A Cramp In My Style

Posted: February 1, 2011 in Injuries and Owies, Swim, Training
Tags: , , ,
  • Long Swim – Endurance 4 (click to see stats)
  • 1900 m (50:11)
  • Avg. Heart Rate = 136 bpm
  • Max. Heart Rate = 157 bpm
  • Calories = 589

So ¾ through my swim workout this evening I fell victim to the mother of all cramps; a total seizure of the muscle from my ankle to the top of my right calf.  Needless to say that my workout was cut a bit short – only a half a kilometer to be exact – but still, what the fuck?  I’ve had minor cramping issues before, but nothing like this.  Furthermore, I’ve had no injury issues up until this point this year so this was a bit of an added wake up call.

Upon getting home I immediately began Googling ‘calf cramps’, specifically during swimming, and discovered that there may be a few issues happening with me.  I learned that the whole issue of cramping in the water may be summed up simply by the inappropriate action of plantar flexing your foot which is something we learned as children during our swimming lessons.  I remember my swimming instructor at the community pool, probably not a day over 17 herself, instructing me to “point my toes” when I kick.  Not bad instruction per se, but the problem with pointing your toes as a deliberate (or even unconscious) action, however, is that it remains the primary reason behind the cramp that many triathletes experience at swim practice. The fact of this matter is that if we simply allow our feet to flick around as we kick, the ankles will actually pull back into this correct position automatically. And even more importantly, when relaxed the toes will pull the foot back into the correct position without tension, ie correct kicking action, less energy.

Cramps (for me anyway), tend to occur after pushing off the wall and then sprinting (as was the case tonight, leaving me in the middle of the pool fighting to stay afloat while supporting my paralyzed leg).  The explosive and repeated plantar flexing action of my ankles (eg. when sprinting) can quickly sneak up on the body causing tightness and finally cramp. No fun – let me tell you!  Commonly, there are three main areas where a cramp may choose to set up shop, and it should be no wonder that all 3 of those areas pull with muscle contractions upon one other when you point your toes; the calf (most common), the arch of the foot (I’ve also experienced this), and the toes.  But regardless of where it occurs, what do I do about it as I hate the frustrating feeling of having to quit a workout for any reason.

1. Electrolyte Imbalance – Before I hopped into the pool tonight, I also completed a 45 minute spin class, participated in a 45 minute yoga session and then stayed for an extra 20 minute core session until the lane swim started.  In other words, I had already sweated out a lot of salt and water out of my body putting my electrolyte balance all off-kilter before I even started my swim workout.  Coupled with the fact that I have never been a super-hydrator at the best of times, this then could have completely engineered my ultimate Waterloo tonight in the pool.  Fortunately, the solution is relatively simple:  hydrate more, you jackass!  Okay, done.

2. Tight ankles – As I’ve never been a great kicker while swimming anyway, my range of motion in my ankle may be very limited.  But as I improve the range of movement that my ankle has, so will kicking be that much easier (I hope). In the meantime, to assist with this current lack of flexibility I can further stretch my ankle by regularly sitting on top of them (heels together).  No problem – I can add this to my regular yoga sessions.  Done.

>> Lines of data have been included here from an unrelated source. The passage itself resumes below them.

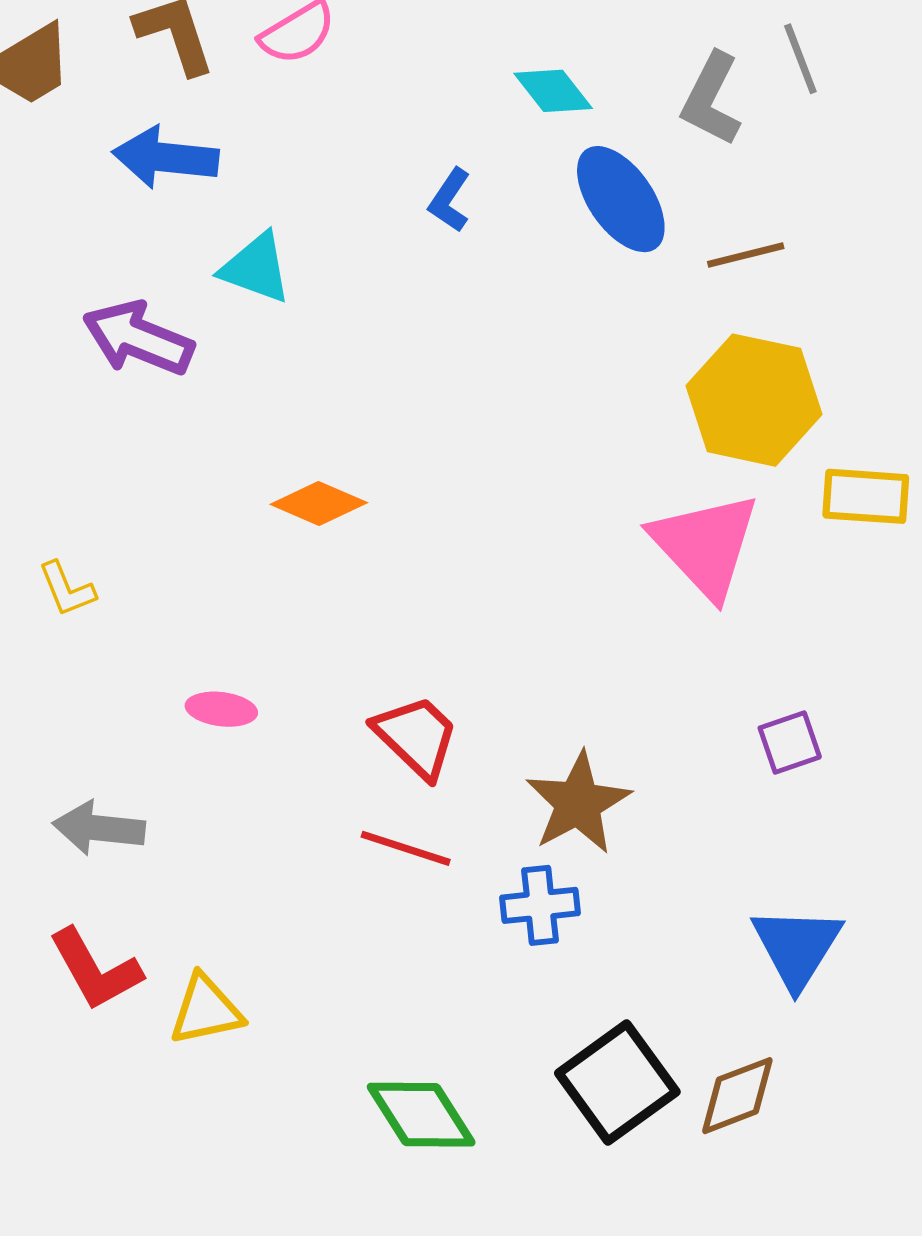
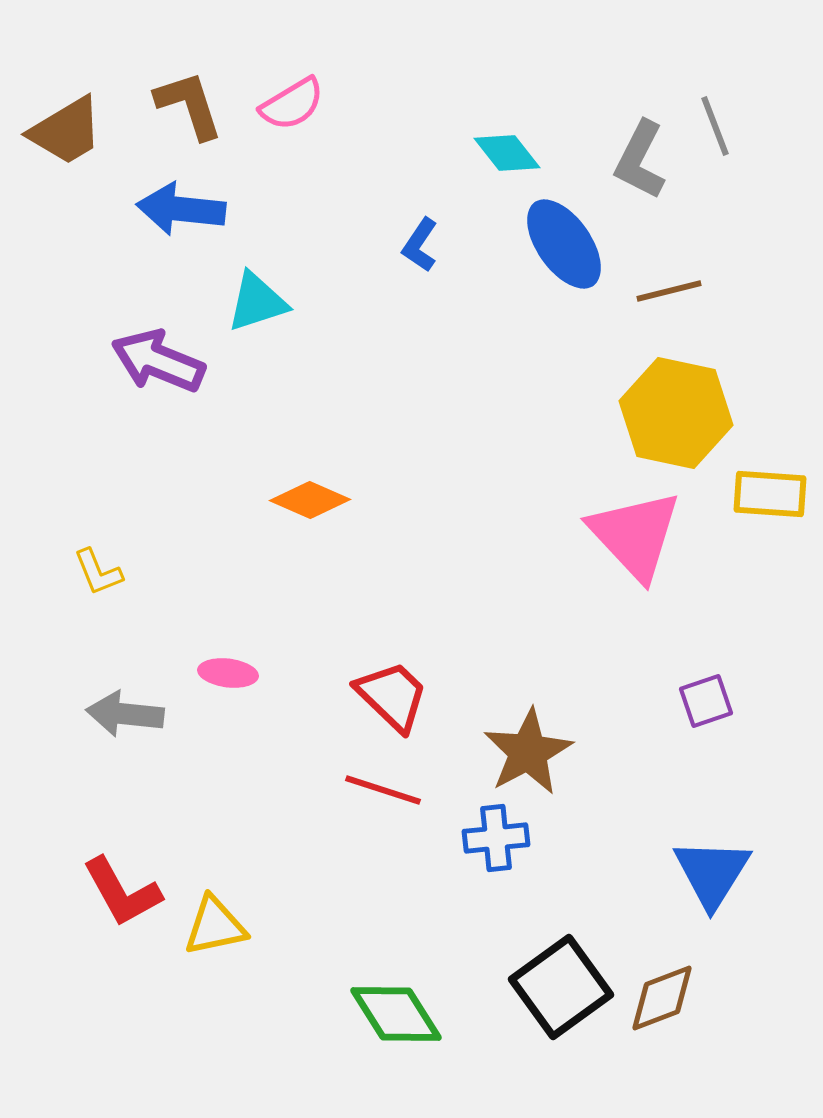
cyan triangle: (256, 268) -> (257, 302), turned -38
gray arrow: (99, 828) -> (125, 714), moved

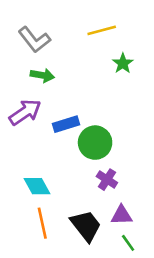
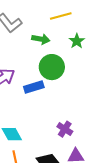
green arrow: (42, 75) -> (41, 39), moved
green circle: (95, 143) -> (52, 67), moved

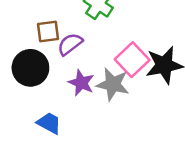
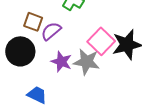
brown square: (48, 31) -> (33, 22), turned 30

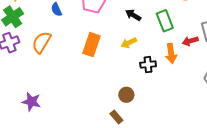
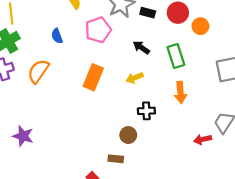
red arrow: (190, 41) -> (203, 139), moved
black cross: (148, 65) -> (146, 111), moved
brown rectangle: (116, 117) -> (116, 159), turned -48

3. Insufficient intake of magnesium – Magnesium has been used widely for clinical manifestation of muscle cramps, with good success. Research has shown that it is not just deficient individuals that benefit from supplementation; rather it has been hypothesized that everyone can benefit from its ability to stabilize cellular membranes. Magnesium is critical to cellular functioning in terms of energy production, cell reproduction, and protein formation. It is essential for energy production. Magnesium is also pivotal to maintain control of the sodium and potassium pump.  I don’t really want to have to become reliant on supplements if I can help it, however, I can increase the amount of magnesium rich foods in my diet like artichokes, almonds, cashews, pumpkin seeds, black beans, halibut, and oat bran (God help me) among others. Worse comes to worse – I can bite the bullet and purchase an added magnesium supplement. Whatever the case, I should cognizant to consume approximately 800-1200-milligrams per day, careful not exceed that as magnesium can also cause you to develop diarrhea, and that’s a whole other world of swim issues that I don’t care to discover.

 

Action Plan:

 

1)      Drink more water. Keep a liter water bottle at my desk at work and see that it gets finished each and every day before leaving for home.  Likewise, hydrate more while exercising.

2)      Improve ankle flexibility. Add stretching out my ankles to my regular yoga sessions, or even while at home in front of the television after my long runs/rides/whatever.

3)      More magnesium.  Begin accounting for approximately 800-milligrams of magnesium into my diet.  I can add pumpkin seeds to my salads, ground almonds to my protein smoothies, have some steamed broccoli for afternoon snacks, etc.